When you fall flat on your face and you get back up, you just harden your resolve. You have chosen to fight defeat and to push yourself harder. Hardheadedness is useless without introspection though. Is it the delivery, the product, or just the timing? You have full control to fix two of these elements, but learning to recognize the third helps you reduce it. By learning when the timing is good and when it is not, you reduce the amount of rejection you face. You’re not going to get anything positive out of asking someone to go on a date when you’re at their own wedding.

If it’s the delivery, you need to work on your confidence or knowing your audience. If it’s the product, or the skill based component, you need to work on improving. If you’re a great singer, but you get nervous and breakdown on stage, the result will be about the same as someone who isn’t a good singer, but is relaxed, though the root causes are completely different. Singing lessons proper aren’t going to help the great singer get over their stage fright.
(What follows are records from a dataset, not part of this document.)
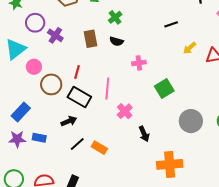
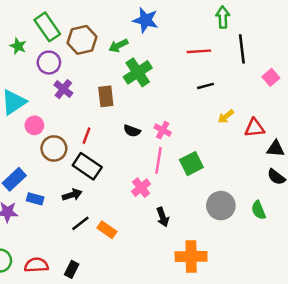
green cross: (115, 17) -> (138, 72), size x1.6
purple circle: (35, 23) -> (49, 63), moved
black semicircle: (116, 41) -> (132, 131), moved
pink cross: (139, 63) -> (163, 130), turned 32
pink line: (107, 88) -> (159, 160), moved
blue rectangle: (39, 138) -> (35, 199), moved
Confidence won’t help the bad singer either. Rectifying these elements means you are no longer afraid of rejection in the same way, and as long as you don’t mess up the timing, you will most likely succeed. You no longer focus on the result (rejection) and instead focus on the process. The result doesn’t mean anything without substance to it, and the process is useless without a plan.

Conclusion

You’re going to face rejection. Learn how to break up the fear into its constituent parts and how to address each one. By staging your growth and aiming for small, iterative improvements, you can overcome your fear. Use the force of the fear to propel yourself to new heights and further this process. It’s not hard, but it is difficult. You have to be willing to put yourself out there and face uncomfortable situations, but it creates real growth. Even if you do the best job possible, you’re going to face rejection, so you might as well learn to make it work for you.